A wave of policy and market changes due to take effect in 2026 will raise the cost of housing for Portuguese households and alter incentives across the sector. Measures affecting rents, mortgage lending rules and tax treatment of construction and property are set to impact owners, tenants and prospective buyers, with knock-on effects for affordability, market dynamics and the state budget. The package will reframe public incentives and regulatory risk for investors and households alike, requiring households and professionals to reassess financing, renting and development decisions.

Thirteen years after the US fund Lone Star used a strategy to monetise a state-backed bank stake in Portugal (Novo Banco) — reportedly pocketing about €5bn while exiting without major penalties — South Korea intervened to stop the same playbook from succeeding at a Korean bank backed by public support. The episode highlights divergent regulatory outcomes across jurisdictions: stronger Korean safeguards and political scrutiny protected the public interest and state budget, while Portuguese arrangements enabled a lucrative, low-accountability exit for a private investor. The contrast underscores how supervision, takeover rules and fiscal exposure shape investor returns and public risk in cross-border bank restructurings.

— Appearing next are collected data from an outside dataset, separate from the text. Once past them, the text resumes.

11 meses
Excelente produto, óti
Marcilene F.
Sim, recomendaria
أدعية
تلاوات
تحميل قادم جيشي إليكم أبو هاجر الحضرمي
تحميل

From 2026, new cars will be fitted with additional safety equipment mandated by regulators to reduce road accidents. The measures should lower collisions and casualties and could bring long‑term savings in insurance and healthcare, but they will increase manufacturers’ costs and are likely to push up new‑car prices. Policymakers will need to balance public‑safety benefits against affordability, using tools such as subsidies, tax incentives, phased implementation or targeted support to lessen the impact on lower‑income buyers.

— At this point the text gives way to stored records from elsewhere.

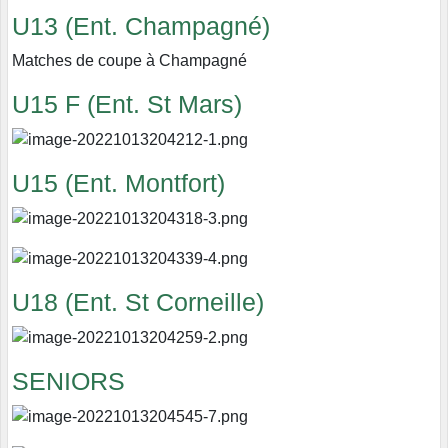
U13 (Ent. Champagné)
Matches de coupe à Champagné
U15 F (Ent. St Mars)
U15 (Ent. Montfort)
U18 (Ent. St Corneille)
SENIORS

Prime Minister Luís Montenegro uses his customary 1 January Jornal de Notícias article to renew a call for labour reform, urging a ‘winning mentality’ and changes to employment law and regulation. Framed as necessary for competitiveness and job creation, the piece signals his policy priorities and aims to steer public and political debate toward deregulation and legal adjustments. It functions both as a policy pitch and as political positioning ahead of upcoming labour‑market discussions.